A new Zionist left
It is the left that must lead the way to the end of the occupation while ensuring Israel's existence as a Jewish, democratic and enlightened state. To do so, the left must go back to being Zionist and realistic. It has to suggest a practical way of getting out of the territories without endangering our national existence.
Was there ever a left wing in Israel? Yes, between 1967 and 2000 there was a dovish and courageous Zionist left. It took shape on the seventh day of the Six-Day War, when a small but farsighted group quickly grasped the moral significance of what had been conquered. At a time when the public was swept away by triumphal euphoria, that small avant-garde saw clearly that there was calamity bound up with the victory.
Although it was castigated, the Zionist left was not deterred. It foresaw the Yom Kippur War, warned against the repercussions of the settlements and tried to block the center-right's march of folly. Gradually, reality proved that it was right, and the narrow circle expanded. In 1992 the party of the Zionist left, Meretz, won 12 seats and in 1993, prime minister Yitzhak Rabin adopted its stance in Oslo. From an inspiring but inconsequential group of bohemians, the Zionist left fostered a mainstream movement that shaped the national agenda.
In the 1990s, problems arose. Just when the left's program was broadly accepted it turned out there was a wide gap between its beliefs and reality. Against expectations, Yasser Arafat wasn't Nelson Mandela. Against hopes, the Palestinian national movement's conduct was not patterned on the deeds of Mahatma Gandhi.
However, the Zionist left stood firm and did not allow the facts to get in its way. With admirable resolve, it refused to distinguish between its justified view of the occupation and its mistaken view of the prospects for peace. It continued to presume - and to promise - that because occupation was doomed, peace was inevitable.
The truth struck home in the summer of 2000. Ehud Barak proposed the establishment of a Palestinian state and the partition of Jerusalem, but the Palestinians rejected the offer out of hand. It struck again in December 2000, when Bill Clinton made the Palestinians a peace offer they couldn't refuse but they did, and again in January 2001 at Taba, when Yossi Beilin made Israel's ultimate offer, and the Palestinians said no once more.
The fourth time that the truth struck home was in September 2008, when Ehud Olmert offered the Palestinians everything, and they simply disappeared. Over eight years, four attempts to end the occupation peacefully failed. Four decisive attempts that tested the left's concept of reality simply proved them wrong.
A panel of inquiry that examined Meretz's failure in the 2009 elections has blamed a number of factors. The ultra-Orthodox, the traditional Mizrahi Jews of Oriental descent and the Russian immigrants were all to blame.

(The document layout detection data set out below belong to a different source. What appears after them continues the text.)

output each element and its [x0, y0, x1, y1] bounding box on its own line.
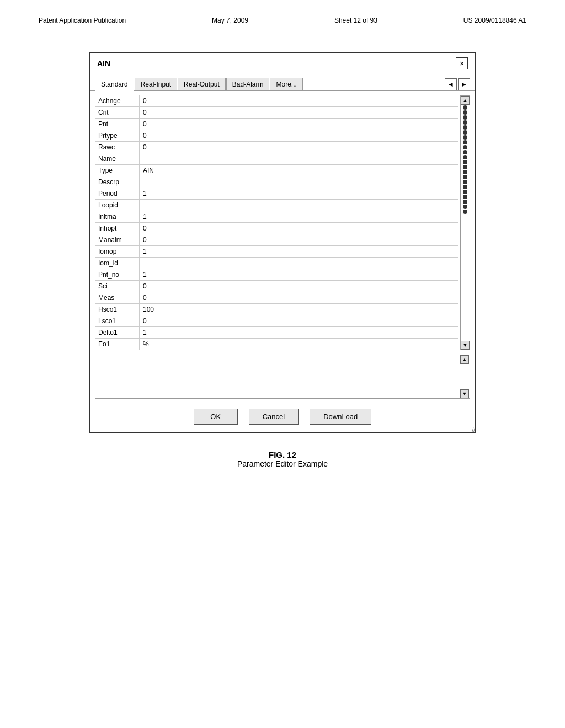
lower-scroll-down-button[interactable]: ▼: [460, 389, 469, 398]
lower-scroll-up-button[interactable]: ▲: [460, 355, 469, 364]
figure-caption: FIG. 12 Parameter Editor Example: [237, 450, 328, 468]
scroll-dot: [463, 160, 467, 164]
figure-label: FIG. 12: [237, 450, 328, 459]
scroll-dot: [463, 205, 467, 209]
param-label: Delto1: [95, 327, 139, 338]
param-value-input[interactable]: [139, 153, 458, 164]
patent-number: US 2009/0118846 A1: [463, 17, 526, 24]
close-button[interactable]: ×: [456, 57, 468, 69]
param-value-input[interactable]: [139, 130, 458, 141]
param-row: Pnt: [95, 119, 458, 130]
param-row: Hsco1: [95, 304, 458, 315]
param-row: Iom_id: [95, 258, 458, 269]
scroll-dot: [463, 130, 467, 135]
param-value-input[interactable]: [139, 246, 458, 257]
tab-prev-button[interactable]: ◄: [445, 78, 457, 90]
param-value-input[interactable]: [139, 188, 458, 199]
param-row: Name: [95, 153, 458, 165]
param-value-input[interactable]: [139, 327, 458, 338]
param-label: Lsco1: [95, 315, 139, 326]
scroll-dot: [463, 105, 467, 110]
scroll-down-button[interactable]: ▼: [461, 341, 470, 350]
param-row: Iomop: [95, 246, 458, 258]
param-value-input[interactable]: [139, 211, 458, 222]
param-row: Delto1: [95, 327, 458, 339]
param-value-input[interactable]: [139, 339, 458, 350]
param-label: Achnge: [95, 95, 139, 106]
param-label: Type: [95, 165, 139, 176]
scroll-up-button[interactable]: ▲: [461, 96, 470, 105]
scroll-dot: [463, 185, 467, 189]
tab-next-button[interactable]: ►: [458, 78, 470, 90]
scroll-dot: [463, 180, 467, 184]
param-row: Rawc: [95, 142, 458, 153]
patent-sheet: Sheet 12 of 93: [334, 17, 377, 24]
params-table: AchngeCritPntPrtypeRawcNameTypeDescrpPer…: [95, 95, 458, 350]
param-row: Type: [95, 165, 458, 176]
param-row: Inhopt: [95, 223, 458, 234]
lower-panel-scrollbar: ▲ ▼: [460, 355, 470, 398]
param-value-input[interactable]: [139, 165, 458, 176]
params-scrollbar[interactable]: ▲ ▼: [460, 95, 470, 350]
lower-panel-content: [95, 355, 460, 398]
param-value-input[interactable]: [139, 119, 458, 130]
scroll-dot: [463, 175, 467, 179]
param-label: Manalm: [95, 234, 139, 245]
button-bar: OK Cancel DownLoad: [90, 403, 475, 432]
scroll-dot: [463, 110, 467, 115]
tab-more[interactable]: More...: [270, 78, 302, 90]
tab-real-input[interactable]: Real-Input: [135, 78, 177, 90]
patent-date: May 7, 2009: [212, 17, 248, 24]
param-label: Pnt: [95, 119, 139, 130]
param-value-input[interactable]: [139, 223, 458, 234]
page: Patent Application Publication May 7, 20…: [0, 0, 565, 728]
param-value-input[interactable]: [139, 107, 458, 118]
param-row: Achnge: [95, 95, 458, 107]
param-value-input[interactable]: [139, 95, 458, 106]
cancel-button[interactable]: Cancel: [249, 409, 299, 425]
param-label: Name: [95, 153, 139, 164]
param-label: Inhopt: [95, 223, 139, 234]
param-row: Sci: [95, 281, 458, 292]
param-value-input[interactable]: [139, 269, 458, 280]
scroll-dot: [463, 135, 467, 140]
param-row: Eo1: [95, 339, 458, 350]
dialog-container: AIN × Standard Real-Input Real-Output Ba…: [89, 41, 476, 433]
param-label: Crit: [95, 107, 139, 118]
tab-bad-alarm[interactable]: Bad-Alarm: [226, 78, 270, 90]
scroll-dot: [463, 195, 467, 199]
param-value-input[interactable]: [139, 281, 458, 292]
param-label: Pnt_no: [95, 269, 139, 280]
param-label: Initma: [95, 211, 139, 222]
resize-corner[interactable]: //: [467, 425, 476, 433]
download-button[interactable]: DownLoad: [310, 409, 371, 425]
param-row: Manalm: [95, 234, 458, 246]
scroll-dot: [463, 120, 467, 125]
param-label: Sci: [95, 281, 139, 292]
param-value-input[interactable]: [139, 200, 458, 211]
param-value-input[interactable]: [139, 258, 458, 269]
scroll-dot: [463, 190, 467, 194]
param-label: Meas: [95, 292, 139, 303]
tab-standard[interactable]: Standard: [95, 78, 134, 91]
scroll-dot: [463, 210, 467, 214]
param-value-input[interactable]: [139, 142, 458, 153]
tab-real-output[interactable]: Real-Output: [178, 78, 226, 90]
param-value-input[interactable]: [139, 176, 458, 188]
param-value-input[interactable]: [139, 234, 458, 245]
param-value-input[interactable]: [139, 292, 458, 303]
param-row: Descrp: [95, 176, 458, 188]
param-label: Hsco1: [95, 304, 139, 315]
patent-left-label: Patent Application Publication: [39, 17, 126, 24]
param-value-input[interactable]: [139, 304, 458, 315]
scroll-track: [461, 105, 470, 341]
param-label: Iom_id: [95, 258, 139, 269]
param-row: Initma: [95, 211, 458, 223]
param-label: Loopid: [95, 200, 139, 211]
lower-panel: ▲ ▼: [95, 355, 470, 399]
param-value-input[interactable]: [139, 315, 458, 326]
ok-button[interactable]: OK: [194, 409, 238, 425]
scroll-dot: [463, 140, 467, 144]
scroll-dot: [463, 115, 467, 120]
param-row: Pnt_no: [95, 269, 458, 281]
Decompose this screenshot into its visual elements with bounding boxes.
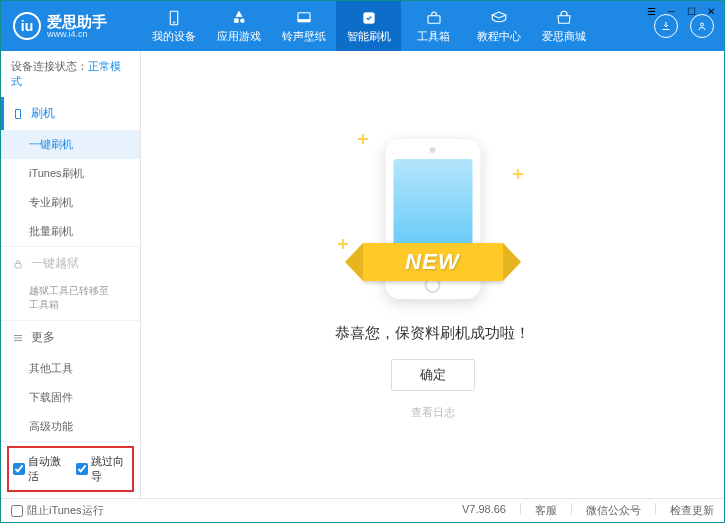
nav-toolbox[interactable]: 工具箱: [401, 1, 466, 51]
svg-rect-5: [428, 15, 440, 23]
nav-my-device[interactable]: 我的设备: [141, 1, 206, 51]
sidebar-item-download-firmware[interactable]: 下载固件: [1, 383, 140, 412]
svg-rect-8: [15, 263, 21, 268]
nav-ringtones[interactable]: 铃声壁纸: [271, 1, 336, 51]
app-site: www.i4.cn: [47, 29, 107, 39]
success-illustration: NEW: [333, 129, 533, 309]
sidebar-jailbreak-note: 越狱工具已转移至工具箱: [1, 280, 140, 320]
device-info[interactable]: iPhone 12 mini 64GB Down-12mini-13,1: [1, 496, 140, 498]
body: 设备连接状态：正常模式 刷机 一键刷机 iTunes刷机 专业刷机 批量刷机 一…: [1, 51, 724, 498]
svg-rect-3: [298, 19, 310, 21]
flash-icon: [360, 9, 378, 27]
sidebar-item-batch-flash[interactable]: 批量刷机: [1, 217, 140, 246]
new-ribbon: NEW: [343, 243, 523, 281]
apps-icon: [230, 9, 248, 27]
phone-icon: [11, 107, 25, 121]
lock-icon: [11, 257, 25, 271]
sidebar: 设备连接状态：正常模式 刷机 一键刷机 iTunes刷机 专业刷机 批量刷机 一…: [1, 51, 141, 498]
main-content: NEW 恭喜您，保资料刷机成功啦！ 确定 查看日志: [141, 51, 724, 498]
minimize-icon[interactable]: ─: [664, 4, 678, 18]
logo-icon: iu: [13, 12, 41, 40]
sidebar-jailbreak-header: 一键越狱: [1, 247, 140, 280]
app-window: ☰ ─ ☐ ✕ iu 爱思助手 www.i4.cn 我的设备 应用游戏 铃声壁纸: [0, 0, 725, 523]
wallpaper-icon: [295, 9, 313, 27]
maximize-icon[interactable]: ☐: [684, 4, 698, 18]
close-icon[interactable]: ✕: [704, 4, 718, 18]
tutorial-icon: [490, 9, 508, 27]
sparkle-icon: [513, 169, 523, 179]
statusbar: 阻止iTunes运行 V7.98.66 客服 微信公众号 检查更新: [1, 498, 724, 522]
nav-tutorials[interactable]: 教程中心: [466, 1, 531, 51]
list-icon: [11, 331, 25, 345]
checkbox-auto-activate[interactable]: 自动激活: [13, 454, 66, 484]
checkbox-skip-guide[interactable]: 跳过向导: [76, 454, 129, 484]
phone-icon: [165, 9, 183, 27]
checkbox-block-itunes[interactable]: 阻止iTunes运行: [11, 503, 104, 518]
toolbox-icon: [425, 9, 443, 27]
nav-smart-flash[interactable]: 智能刷机: [336, 1, 401, 51]
menu-icon[interactable]: ☰: [644, 4, 658, 18]
success-message: 恭喜您，保资料刷机成功啦！: [335, 324, 530, 343]
titlebar: iu 爱思助手 www.i4.cn 我的设备 应用游戏 铃声壁纸 智能刷机: [1, 1, 724, 51]
main-nav: 我的设备 应用游戏 铃声壁纸 智能刷机 工具箱 教程中心: [141, 1, 644, 51]
wechat-link[interactable]: 微信公众号: [586, 503, 641, 518]
nav-store[interactable]: 爱思商城: [531, 1, 596, 51]
nav-apps-games[interactable]: 应用游戏: [206, 1, 271, 51]
app-name: 爱思助手: [47, 14, 107, 29]
svg-point-1: [173, 21, 175, 23]
sidebar-item-oneclick-flash[interactable]: 一键刷机: [1, 130, 140, 159]
sidebar-more-header[interactable]: 更多: [1, 321, 140, 354]
store-icon: [555, 9, 573, 27]
connection-status: 设备连接状态：正常模式: [1, 51, 140, 97]
service-link[interactable]: 客服: [535, 503, 557, 518]
logo: iu 爱思助手 www.i4.cn: [1, 12, 141, 40]
svg-rect-7: [16, 109, 21, 118]
view-log-link[interactable]: 查看日志: [411, 405, 455, 420]
version-label: V7.98.66: [462, 503, 506, 518]
options-highlight-box: 自动激活 跳过向导: [7, 446, 134, 492]
sidebar-flash-header[interactable]: 刷机: [1, 97, 140, 130]
sidebar-item-other-tools[interactable]: 其他工具: [1, 354, 140, 383]
sparkle-icon: [358, 134, 368, 144]
window-controls-top: ☰ ─ ☐ ✕: [644, 4, 718, 18]
svg-point-6: [701, 23, 704, 26]
check-update-link[interactable]: 检查更新: [670, 503, 714, 518]
sidebar-item-advanced[interactable]: 高级功能: [1, 412, 140, 441]
sidebar-item-pro-flash[interactable]: 专业刷机: [1, 188, 140, 217]
ok-button[interactable]: 确定: [391, 359, 475, 391]
sidebar-item-itunes-flash[interactable]: iTunes刷机: [1, 159, 140, 188]
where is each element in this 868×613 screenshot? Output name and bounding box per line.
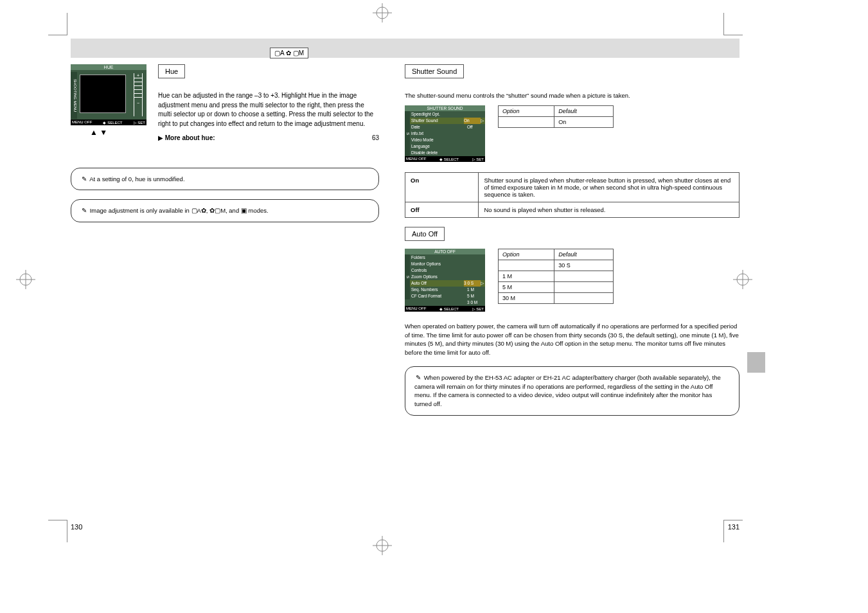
menu-set-label: ▷ SET — [472, 306, 484, 311]
hue-callout1-text: At a setting of 0, hue is unmodified. — [89, 175, 184, 182]
hue-preview-area — [80, 75, 126, 113]
shutter-screen-side: S — [405, 111, 410, 156]
crop-mark-tr — [723, 13, 743, 35]
list-item: CF Card Format — [411, 293, 467, 299]
hue-minus: − — [134, 101, 142, 105]
list-item: Auto Off — [411, 280, 464, 287]
list-item: Zoom Options — [411, 274, 484, 280]
list-value: 1 M — [467, 287, 484, 293]
list-value: Off — [467, 124, 484, 130]
list-value: On — [464, 118, 481, 124]
crop-mark-bl — [48, 520, 67, 542]
shutter-screen-title: SHUTTER SOUND — [405, 105, 485, 111]
table-cell: Off — [405, 202, 479, 217]
hue-screenshot: HUE SHOOTING MENU + − MENU OFF ◆ SELECT … — [71, 64, 146, 137]
note-icon: ✎ — [80, 206, 88, 215]
registration-mark-bottom — [373, 536, 392, 555]
menu-off-label: MENU OFF — [406, 306, 426, 311]
list-item: Controls — [411, 267, 484, 274]
table-cell: 5 M — [499, 281, 554, 292]
table-cell: 1 M — [499, 271, 554, 281]
list-item: Shutter Sound — [411, 118, 464, 124]
autooff-callout: ✎ When powered by the EH-53 AC adapter o… — [405, 366, 740, 416]
shutter-default-table: OptionDefault On — [498, 105, 614, 128]
table-header: Option — [499, 249, 554, 260]
hue-submenu-label: Hue — [158, 64, 185, 78]
hue-screen-title: HUE — [71, 64, 146, 70]
table-header: Option — [499, 105, 554, 116]
list-item: Video Mode — [411, 137, 484, 143]
shutter-submenu-label: Shutter Sound — [405, 64, 464, 78]
autooff-default-table: OptionDefault 30 S 1 M 5 M 30 M — [498, 249, 614, 304]
hue-screen-sidetab: SHOOTING MENU — [71, 72, 77, 119]
table-cell: No sound is played when shutter is relea… — [479, 202, 740, 217]
note-icon: ✎ — [414, 373, 422, 382]
shutter-screenshot: SHUTTER SOUND S Speedlight Opt. Shutter … — [405, 105, 485, 162]
table-cell: 30 S — [554, 260, 614, 271]
shutter-intro: The shutter-sound menu controls the “shu… — [405, 91, 740, 100]
list-item: info.txt — [411, 130, 484, 137]
page-number-left: 130 — [71, 523, 82, 531]
autooff-screenshot: AUTO OFF S Folders Monitor Options Contr… — [405, 249, 485, 312]
menu-set-label: ▷ SET — [472, 157, 484, 161]
menu-off-label: MENU OFF — [406, 157, 426, 161]
hue-plus: + — [134, 73, 142, 78]
autooff-submenu-label: Auto Off — [405, 227, 445, 241]
hue-arrows: ▲ ▼ — [71, 128, 146, 137]
autooff-intro: When operated on battery power, the came… — [405, 322, 740, 357]
left-column: HUE SHOOTING MENU + − MENU OFF ◆ SELECT … — [71, 64, 379, 416]
table-cell: Shutter sound is played when shutter-rel… — [479, 172, 740, 202]
page-number-right: 131 — [728, 523, 740, 531]
thumb-index-tab — [747, 352, 765, 373]
hue-set-label: ▷ SET — [134, 120, 145, 125]
table-cell: On — [405, 172, 479, 202]
autooff-screen-title: AUTO OFF — [405, 249, 485, 254]
shutter-options-table: On Shutter sound is played when shutter-… — [405, 172, 740, 218]
list-item: Date — [411, 124, 467, 130]
chevron-right-icon: ▷ — [481, 280, 484, 287]
list-value: 5 M — [467, 293, 484, 299]
hue-description: Hue can be adjusted in the range –3 to +… — [158, 91, 379, 129]
hue-select-label: ◆ SELECT — [103, 120, 122, 125]
autooff-screen-side: S — [405, 254, 410, 299]
list-item: Monitor Options — [411, 261, 484, 267]
table-cell: On — [554, 116, 614, 127]
note-icon: ✎ — [80, 175, 88, 184]
hue-scale: + − — [134, 73, 143, 116]
hue-more-text: More about hue: — [165, 134, 215, 141]
menu-select-label: ◆ SELECT — [439, 157, 459, 161]
table-header: Default — [554, 249, 614, 260]
list-item: Speedlight Opt. — [411, 111, 484, 118]
table-cell: 30 M — [499, 292, 554, 303]
list-item: Disable delete — [411, 150, 484, 156]
hue-callout-2: ✎ Image adjustment is only available in … — [71, 199, 379, 222]
header-bar: ▢A ✿ ▢M — [71, 39, 740, 58]
list-item — [411, 299, 467, 306]
chevron-right-icon: ▷ — [481, 118, 484, 124]
crop-mark-tl — [48, 13, 67, 35]
hue-callout2-text: Image adjustment is only available in ▢A… — [90, 207, 269, 214]
table-header: Default — [554, 105, 614, 116]
menu-select-label: ◆ SELECT — [439, 306, 459, 311]
hue-off-label: MENU OFF — [72, 120, 92, 125]
list-item: Seq. Numbers — [411, 287, 467, 293]
hue-more-page: 63 — [372, 134, 379, 143]
autooff-callout-text: When powered by the EH-53 AC adapter or … — [414, 374, 721, 407]
registration-mark-left — [16, 270, 35, 289]
right-column: Shutter Sound The shutter-sound menu con… — [405, 64, 740, 416]
list-value: 3 0 S — [464, 280, 481, 287]
triangle-icon: ▶ — [158, 134, 163, 143]
list-value: 3 0 M — [467, 299, 484, 306]
header-mode-icons: ▢A ✿ ▢M — [270, 48, 308, 58]
list-item: Folders — [411, 254, 484, 261]
hue-more-link: ▶ More about hue: 63 — [158, 134, 379, 143]
list-item: Language — [411, 143, 484, 150]
hue-callout-1: ✎ At a setting of 0, hue is unmodified. — [71, 168, 379, 191]
registration-mark-top — [373, 3, 392, 22]
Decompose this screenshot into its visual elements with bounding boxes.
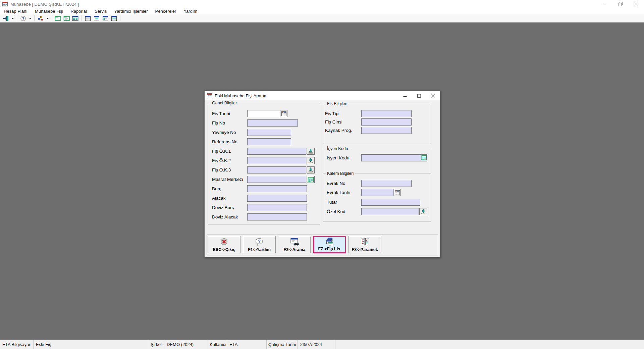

In advertising terms, the campaign, the branding and the positioning were all to blame. So was the uncharismatic leader.
No, no and no. In fact, Meretz's failure can actually be attributed to its lack of intellectual honesty.
The right can bluff, and so can the center, but a left without solid internal honesty is a left without hope. Because the left has for the past decade failed to confront what reality has dealt it, it now has no solid, reliable, internal truth to stand on.
The left has not done any soul-searching, has not confessed its historical errors, has not drawn bold conclusions. In contrast to its courage in the 1970s, it has been faint-hearted in the 2000s. Its inability to acknowledge that it led Israel into a dead end has caused it to end up in a dead end itself.
The proposals put forward by Meretz's inquiry panel could have been formulated by the TV satirists of "A Wonderful Country": maybe remain a "boutique" party, maybe join up with Labor or Kadima, or perhaps with Hadash. A party that can't make up its mind between Kadima and Hadash is a party that's lost its way and its raison d'etre.
But the left does have a reason to exist. It is the left that must lead the way to the end of the occupation while ensuring Israel's existence as a Jewish, democratic and enlightened state. To do so, the left must go back to being Zionist and realistic. It has to suggest a practical way of getting out of the territories without endangering our national existence.
It has to represent the essence of Israel and not condemn it. It has to come up with a positive, constructive ethos and not a negative, hate-ridden one. If it dares to do this, it will be possible to say that not only was there a left in the past, but there will also be a left in the future. With or without Meretz, the Israeli left has to create itself anew.